Yeah, so DLL3 is a protein expressed on the cancer cell of the majority of those patients with small cell lung cancer. And that’s where, exactly where tarlatamab, which is, it’s the BiTE, the T-cell engager that I mentioned before, that’s one of the targets. So the tarlatamab, it binds to the DLL3 on the surface of the cancer cell, and also bind to the CD3 at the T cell, right?

So that activation, the tarlatamab does that bridge and that activation enhances or activates the T cells to go there and fight the cancer. What we’ve seen in DeLLphi study with the tarlatamab is that the responses are irrespective of the DLL3 expression. But that being said, again, is the target of tarlatamab.

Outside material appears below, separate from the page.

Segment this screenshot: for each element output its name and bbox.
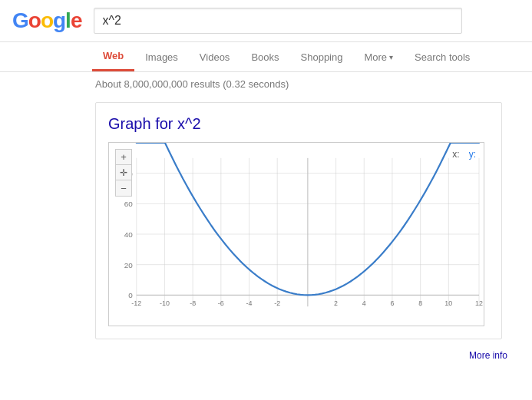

And so it, again, it binds to the DLL3 the cancer cell, and it binds to the CD3 on the T cell.

And that activation enhances the T cell to fight against the cancer. Why is clinical trial participation so important in small cell? Well, I think I encourage all my patients to participate in clinical trials because some of the treatments that you can only get in clinical trials today, they might become the standard of care tomorrow.

Let’s say patients on immunotherapy five years ago, there are still some patients that are on trial, they’re still getting immunotherapy. And now, basically every disease you can treat the patients with immunotherapy. So you never know. The trial that you are enrolled in today might be the new standard of care tomorrow, and you might be having this chance to get it very early in the course of your disease.

So my activation tip for this question is, always ask your team about clinical trials. And again, I recommend patients, if it’s a reasonable clinical trial, I will always recommend my patients to be enrolled in it.